> TASK DESCRIPTION
For the material below, reproduce exactly each line from the one that has "Warszawa oddała hołd bohaterom powstania" through the one that has "Individuell wählbarer Gesundheitsschutz.", and no others; pictures stay out.

> RECORDS FOR PROCESSING
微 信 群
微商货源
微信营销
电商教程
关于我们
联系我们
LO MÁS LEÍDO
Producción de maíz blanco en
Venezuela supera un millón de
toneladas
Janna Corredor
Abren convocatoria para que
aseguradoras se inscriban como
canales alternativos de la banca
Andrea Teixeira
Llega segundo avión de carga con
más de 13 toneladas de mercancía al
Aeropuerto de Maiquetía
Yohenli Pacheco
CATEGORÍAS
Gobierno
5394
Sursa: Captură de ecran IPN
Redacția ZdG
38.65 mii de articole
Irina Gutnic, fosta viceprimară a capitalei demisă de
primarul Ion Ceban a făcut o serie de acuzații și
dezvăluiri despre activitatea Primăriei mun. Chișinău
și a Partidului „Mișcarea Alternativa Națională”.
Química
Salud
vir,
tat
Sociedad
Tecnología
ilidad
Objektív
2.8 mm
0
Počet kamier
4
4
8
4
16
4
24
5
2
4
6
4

* * *

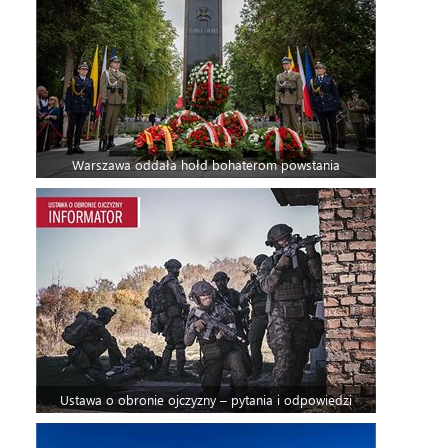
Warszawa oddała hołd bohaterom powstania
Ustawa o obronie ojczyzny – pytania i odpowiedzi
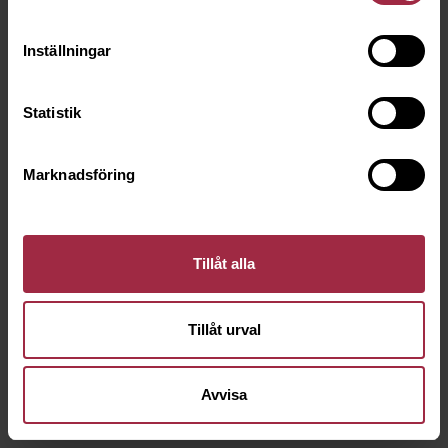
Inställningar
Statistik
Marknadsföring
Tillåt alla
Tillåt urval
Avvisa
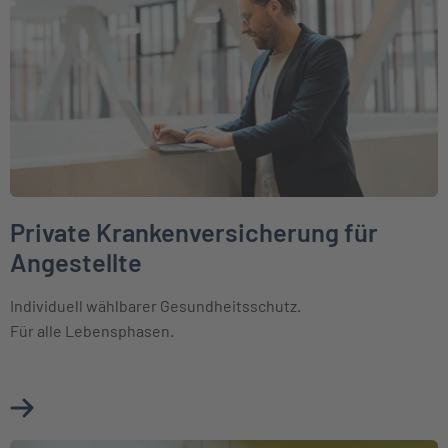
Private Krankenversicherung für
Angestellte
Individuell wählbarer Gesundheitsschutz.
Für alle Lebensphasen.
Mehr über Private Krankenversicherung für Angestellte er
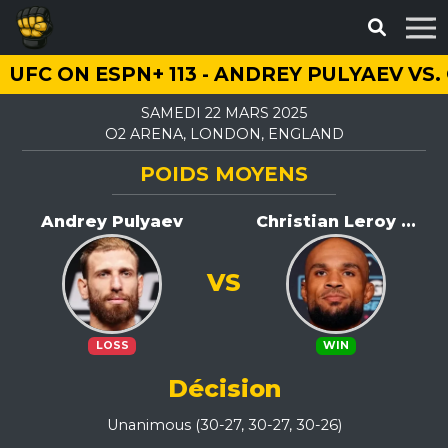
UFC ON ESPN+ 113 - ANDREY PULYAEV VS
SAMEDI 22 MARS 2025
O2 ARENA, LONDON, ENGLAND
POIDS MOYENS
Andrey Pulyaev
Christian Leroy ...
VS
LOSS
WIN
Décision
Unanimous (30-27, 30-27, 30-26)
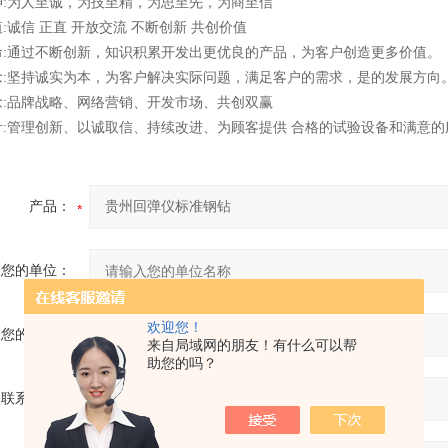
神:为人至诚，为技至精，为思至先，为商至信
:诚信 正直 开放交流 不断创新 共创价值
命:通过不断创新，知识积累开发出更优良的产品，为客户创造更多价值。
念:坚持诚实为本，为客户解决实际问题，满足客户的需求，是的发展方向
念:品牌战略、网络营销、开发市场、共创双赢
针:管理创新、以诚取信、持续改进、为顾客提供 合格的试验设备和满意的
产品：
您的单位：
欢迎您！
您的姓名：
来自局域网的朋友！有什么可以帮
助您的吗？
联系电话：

> ANSWER BOX
Warszawa oddała hołd bohaterom powstania
Ustawa o obronie ojczyzny – pytania i odpowiedzi
Inställningar
Statistik
Marknadsföring
Tillåt alla
Tillåt urval
Avvisa
Private Krankenversicherung für
Angestellte
Individuell wählbarer Gesundheitsschutz.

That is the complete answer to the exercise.